__What needs to be done__. Return all of the entries below, word for word. Omit each picture.

* * * * *

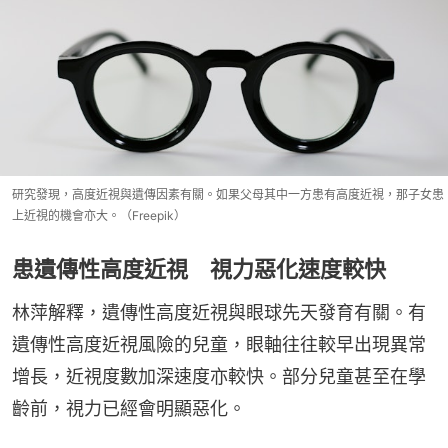
研究發現，高度近視與遺傳因素有關。如果父母其中一方患有高度近視，那子女患
上近視的機會亦大。（Freepik）
患遺傳性高度近視 視力惡化速度較快
林萍解釋，遺傳性高度近視與眼球先天發育有關。有
遺傳性高度近視風險的兒童，眼軸往往較早出現異常
增長，近視度數加深速度亦較快。部分兒童甚至在學
齡前，視力已經會明顯惡化。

* * * * *

__Completed task__.
研究發現，高度近視與遺傳因素有關。如果父母其中一方患有高度近視，那子女患
上近視的機會亦大。（Freepik）
患遺傳性高度近視 視力惡化速度較快
林萍解釋，遺傳性高度近視與眼球先天發育有關。有
遺傳性高度近視風險的兒童，眼軸往往較早出現異常
增長，近視度數加深速度亦較快。部分兒童甚至在學
齡前，視力已經會明顯惡化。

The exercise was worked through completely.